→ Problem statement
Write out all the records exactly, and keep any images out.

Segment Start: Data to use

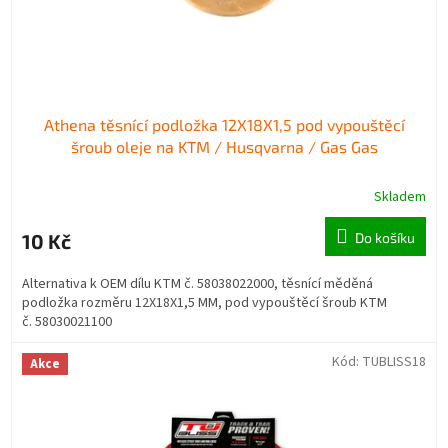
k
t
ů
Athena těsnící podložka 12X18X1,5 pod vypouštěcí
šroub oleje na KTM / Husqvarna / Gas Gas
Skladem
10 Kč
Do košíku
Alternativa k OEM dílu KTM č. 58038022000, těsnící měděná
podložka rozměru 12X18X1,5 MM, pod vypouštěcí šroub KTM
č. 58030021100
Kód:
TUBLISS18
Akce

Segment End: Data to use

→ Output of the exercise
k
t
ů
Athena těsnící podložka 12X18X1,5 pod vypouštěcí
šroub oleje na KTM / Husqvarna / Gas Gas
Skladem
10 Kč
Do košíku
Alternativa k OEM dílu KTM č. 58038022000, těsnící měděná
podložka rozměru 12X18X1,5 MM, pod vypouštěcí šroub KTM
č. 58030021100
Kód:
TUBLISS18
Akce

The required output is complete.